▸ What is being asked
Return all the data below as it stands, minus the pictures.

▸ Data in this exercise
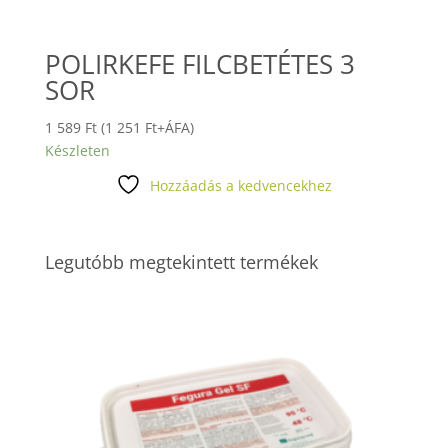
POLIRKEFE FILCBETÉTES 3
SOR
1 589
Ft
(
1 251
Ft
+ÁFA)
Készleten
Hozzáadás a kedvencekhez
Legutóbb megtekintett termékek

▸ The completed task
POLIRKEFE FILCBETÉTES 3
SOR
1 589
Ft
(
1 251
Ft
+ÁFA)
Készleten
Hozzáadás a kedvencekhez
Legutóbb megtekintett termékek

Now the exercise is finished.